Ronnie Bray continues his novel about the rebellion of down-trodden mill workers.
The Murder Hole
Outcote Mill emerged from the morning vapours as dawn’s weak light and feeble warmth crept across its stone roof, slid down the east wall burning off the morning haze. The sunshine rendered the huge building deceivingly cheerful to those visiting it for the first time. Its appearance brought no cheer to the villagers of Holmeside. In this place handloom weavers had lived and worked for at least two centuries in their cold stone cottages. Their homes had quarried stone floors and flagged rooves. They huddled squat against each other and seemed part of the ancient landscape, mute witnesses of slow times in which life had hardly changed for village, home, or inhabitants.
That had been the natural and accepted order of life until Staithes built his four-storied mill hard by them to power his factory from the ancient watercourse. Outcote Mill dwarfed the cottages and their people to Lilliputian nothingness. In its shadow, forlorn cottagers with hands fallen idle abandoned domestic spinning and weaving frames, sat back, wondered, sighed, concluded they were defeated, and went to work inside the mill. As flies caught on spiders’ webs they did not grasp until it was too late that they were shut in until death released them. The Mill stole their freedoms and confined them as securely as prison doors imprisoned the condemned.
Local folk and those from further afield were forced by changing times, economic hardship, and insinuations of factory wealth to run from their agricultural villages forsaking traditional homecrafts as new markets opened to cheaper and better stuff produced on the new machines. Moreover, it came to pass that working in textile mills became their only means of earning. It was a choice between the mill and starvation.
Textile mills imposed a new reality for those that worked inside them. What had been a free people were now become the slaves of industry. Mill owners thought of themselves as gentlemen, but their actions belied any gentleness they claimed. Edmund Jeffries, an American slave-holding plantation owner, visited Outcote Mill to see how cotton picked from his fields by African slaves was spun and woven. After witnessing the process from start to finish, he commented.
“Do your workers labour under these conditions every day? Isn’t today’s demand on them unusual?”
“No. This is their normal day-to-day work.”
“But, they are burdened with too great a load at machines that run too fast for them to keep up with.”
“They either keep up or get out. I tolerate no slackers in my mill!”
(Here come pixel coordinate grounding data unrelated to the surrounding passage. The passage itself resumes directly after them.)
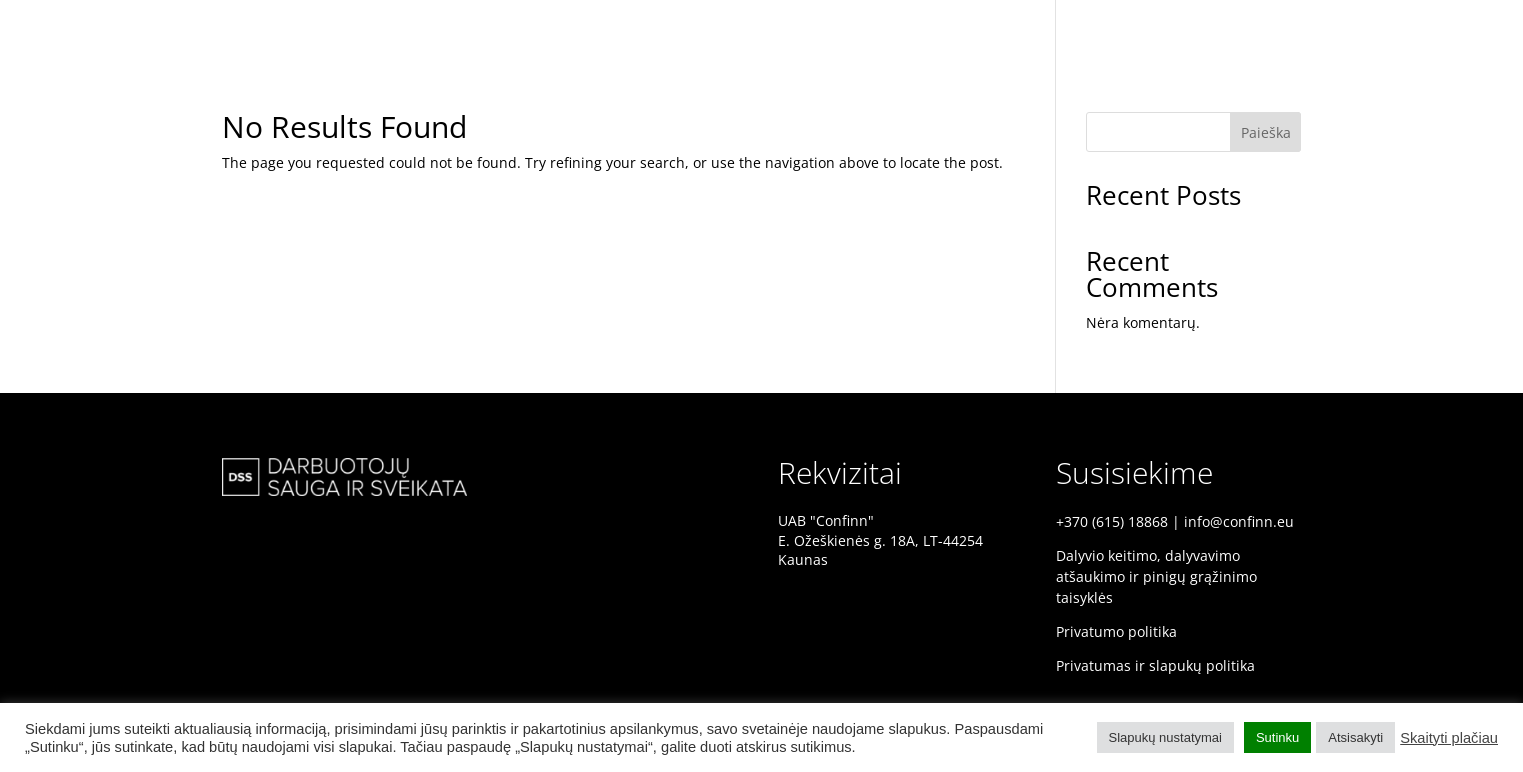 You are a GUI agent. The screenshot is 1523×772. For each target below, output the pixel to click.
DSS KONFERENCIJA (1130, 27)
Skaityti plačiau (1449, 738)
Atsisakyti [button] (1355, 737)
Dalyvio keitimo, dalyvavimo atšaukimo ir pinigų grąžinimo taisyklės (1156, 576)
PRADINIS (1252, 27)
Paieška (1266, 132)
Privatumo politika (1116, 631)
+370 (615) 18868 (1112, 521)
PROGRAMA (1453, 27)
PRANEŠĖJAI (1350, 27)
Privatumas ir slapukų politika (1155, 665)
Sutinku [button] (1277, 737)
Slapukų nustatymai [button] (1165, 737) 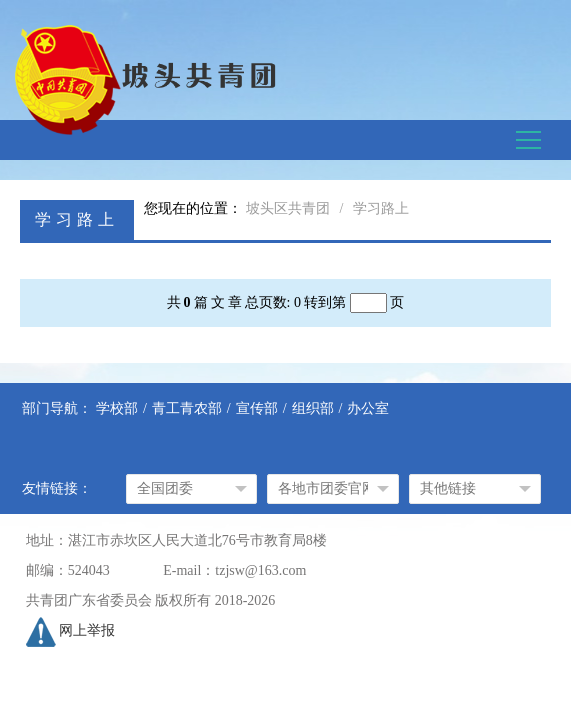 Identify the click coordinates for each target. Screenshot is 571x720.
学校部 (117, 408)
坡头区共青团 (288, 208)
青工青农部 (187, 408)
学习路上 (381, 208)
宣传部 (257, 408)
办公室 (368, 408)
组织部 (313, 408) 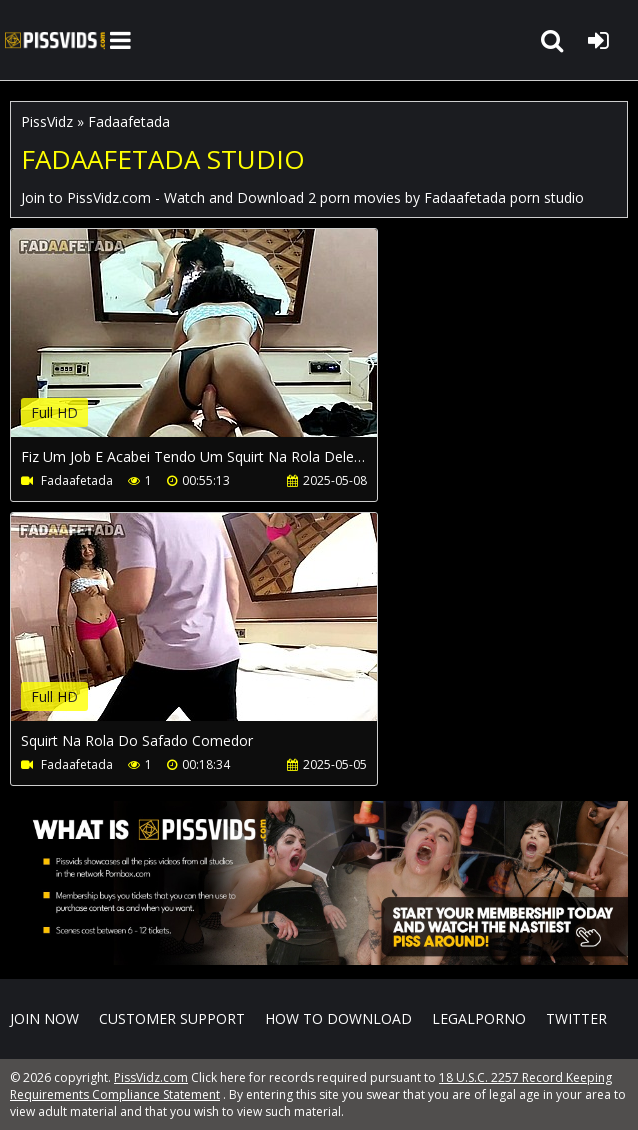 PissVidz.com (55, 40)
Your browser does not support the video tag (221, 347)
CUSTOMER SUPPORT (172, 1018)
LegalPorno (479, 1018)
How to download (338, 1018)
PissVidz (47, 121)
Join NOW (44, 1018)
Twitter (576, 1018) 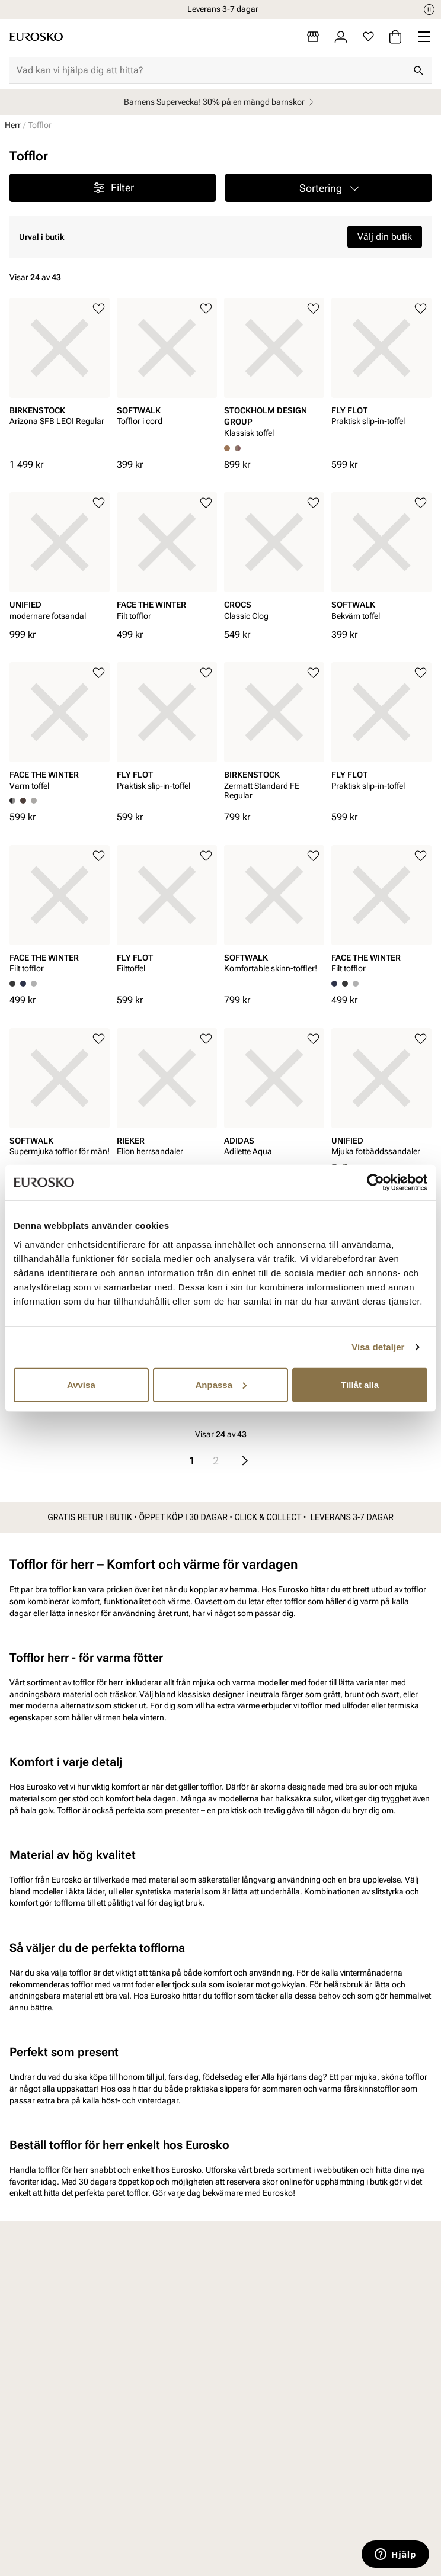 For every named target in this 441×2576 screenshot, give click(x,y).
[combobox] (211, 70)
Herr (13, 125)
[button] (328, 188)
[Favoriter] (368, 37)
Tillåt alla (360, 1384)
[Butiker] (313, 37)
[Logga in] (341, 37)
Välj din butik (384, 236)
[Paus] (429, 9)
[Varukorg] (395, 37)
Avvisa (81, 1384)
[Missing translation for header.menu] (424, 37)
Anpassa (221, 1384)
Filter (113, 188)
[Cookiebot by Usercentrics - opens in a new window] (375, 1182)
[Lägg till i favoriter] (98, 308)
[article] (59, 378)
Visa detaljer (377, 1347)
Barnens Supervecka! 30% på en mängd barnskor (220, 102)
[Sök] (418, 70)
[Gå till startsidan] (36, 36)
“If I worked my slaves as hard as you drive your freemen, I would not be able to lift up my head among my fellows, nor my voice to heaven! Your workers are free in name but they are slaves of measureless drudgery. The only difference is that yours are hired slaves, wage slaves, instead of slaves bought at the auction block. My slaves have some level of dignity and limited hours of labour. Your slaves have only degradation and their whole obligation is to you and your demands, whatever you decide they will be. You do nothing for their minds, souls, the protection of their bodies, or the chastity of the young girls and women that you allow to be ravished and tormented without penalty.”
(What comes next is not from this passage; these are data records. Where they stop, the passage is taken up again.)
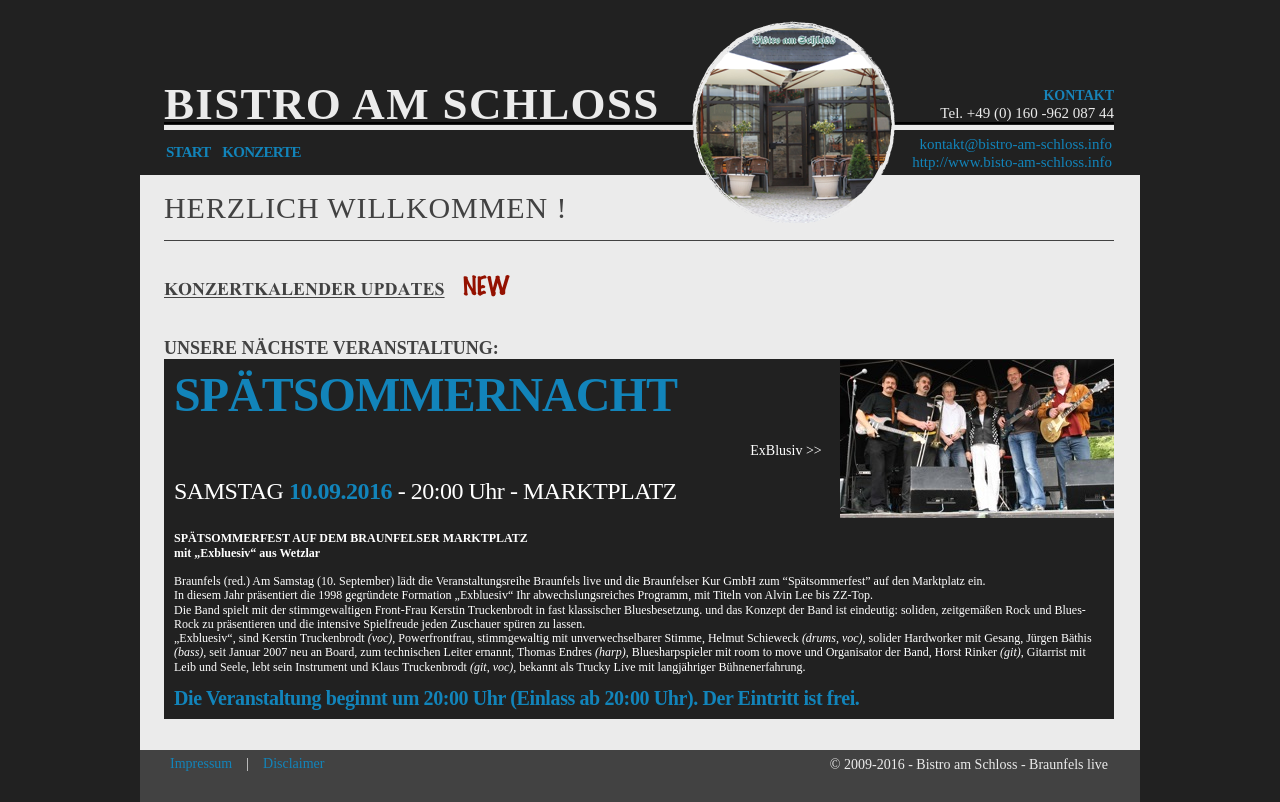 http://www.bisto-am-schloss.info (1012, 162)
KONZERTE (261, 152)
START (188, 152)
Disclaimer (293, 763)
“My workers know what they are getting in to when they come to work in my mill. I pay their wages and their wages provide a roof over their heads, food in their bellies, and clothes on their back. They have no other needs. If anything, I am too generous to them. I get no thanks from them, just scowls and bad feelings.”
“I am ashamed for you. My field hands had no choice in coming to work for me. I bought them, but I guarantee they feel better disposed to me than your slaves do to you.”
“If you have no further business, Mr Jeffries.” Staithes held out his hand to the cotton producer. Jeffries took the hand but shook it without enthusiasm.
“I trust you not to mention your opinion to my workers. They have enough wildness in them after the manner of the French, without you saying things that will encourage them to consider themselves badly used.”
“Nevertheless, they are badly used. You have only to look in their faces and at their bent limbs to see that. They look as if they had just stepped out of the boneyard.”
“They look a sight better than their kind in other factories. That’s because I treat them fairly. I’ll have your carriage brought to the front door. I bid you farewell, Mr Jeffries.”
Staithes watched as Jeffries’ carriage left the mill yard and turned towards Huddersfield. Snapping his hand against his thigh he went back inside.
“Slaves, indeed! They’d be rotting corpses if I didn’t provide wages to feed them! I won’t tolerate a foreigner coming here and telling me what’s what. I know what’s what, and what has been is what will always be for as long as I am the master of Outcote Mill!”